--- WHAT YOU ARE ASKED TO DO ---
The lines below starting at the line containing "La pallamano, conosciuta" and ending at the line containing "competono con l’obiettivo" are to be repeated exactly, with both ends kept and nothing else added.

--- DATASET EXTRACT ---
◇ ◇ ◇

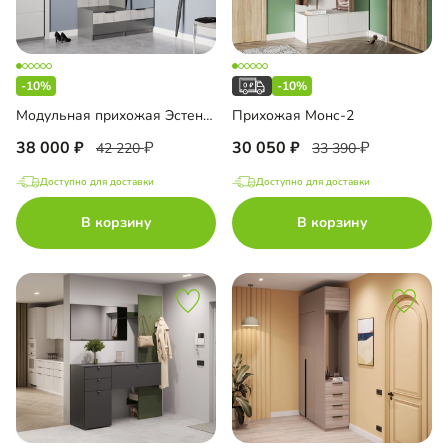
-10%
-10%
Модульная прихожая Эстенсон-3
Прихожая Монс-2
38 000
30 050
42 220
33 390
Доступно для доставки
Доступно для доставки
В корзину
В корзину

◇ ◇ ◇

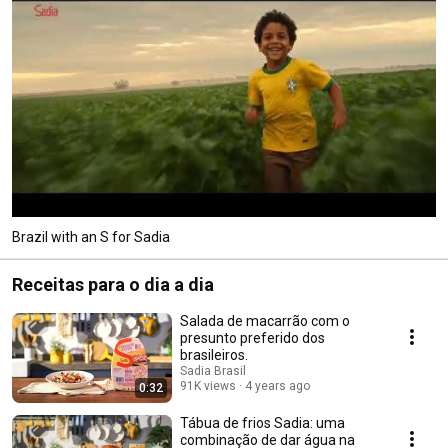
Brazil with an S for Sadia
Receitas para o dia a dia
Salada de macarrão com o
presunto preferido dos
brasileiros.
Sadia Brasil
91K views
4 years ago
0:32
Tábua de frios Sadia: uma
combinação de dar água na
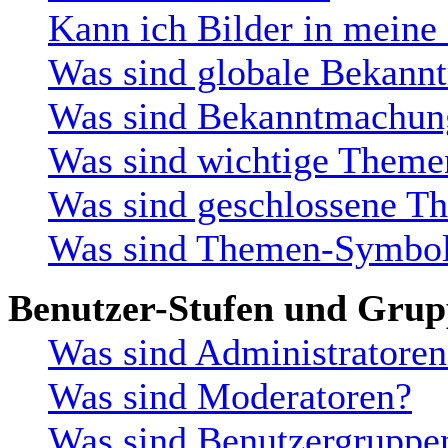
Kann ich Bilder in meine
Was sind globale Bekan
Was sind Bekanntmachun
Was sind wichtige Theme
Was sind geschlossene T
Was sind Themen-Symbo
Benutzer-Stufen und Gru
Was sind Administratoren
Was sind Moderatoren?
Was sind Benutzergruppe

◇ ◇ ◇

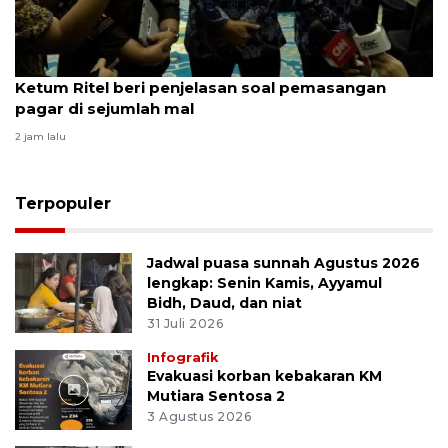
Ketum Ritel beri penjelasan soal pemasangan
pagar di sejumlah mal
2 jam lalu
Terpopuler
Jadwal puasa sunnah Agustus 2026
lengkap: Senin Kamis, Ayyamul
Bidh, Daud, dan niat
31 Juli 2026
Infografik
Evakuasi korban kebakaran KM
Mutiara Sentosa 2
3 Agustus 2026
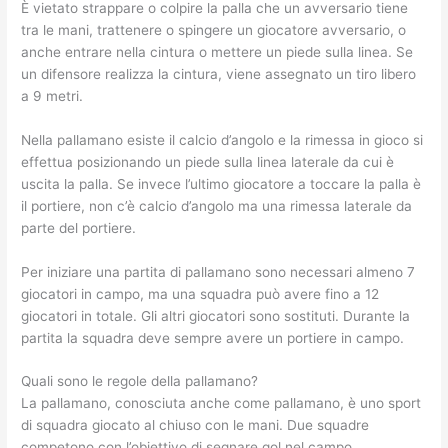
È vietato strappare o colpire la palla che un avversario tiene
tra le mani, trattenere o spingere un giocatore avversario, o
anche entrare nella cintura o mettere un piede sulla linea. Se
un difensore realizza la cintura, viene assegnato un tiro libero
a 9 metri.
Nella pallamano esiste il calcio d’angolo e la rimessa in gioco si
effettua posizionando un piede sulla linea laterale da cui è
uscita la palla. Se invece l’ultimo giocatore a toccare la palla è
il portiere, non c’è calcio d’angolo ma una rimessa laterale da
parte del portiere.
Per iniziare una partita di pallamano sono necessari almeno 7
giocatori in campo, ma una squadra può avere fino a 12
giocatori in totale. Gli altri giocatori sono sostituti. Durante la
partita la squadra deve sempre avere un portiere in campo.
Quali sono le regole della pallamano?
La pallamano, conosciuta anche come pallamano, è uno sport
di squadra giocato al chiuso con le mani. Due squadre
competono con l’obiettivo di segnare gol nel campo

◇ ◇ ◇

--- COMPLETED EXERCISE ---
La pallamano, conosciuta anche come pallamano, è uno sport
di squadra giocato al chiuso con le mani. Due squadre
competono con l’obiettivo di segnare gol nel campo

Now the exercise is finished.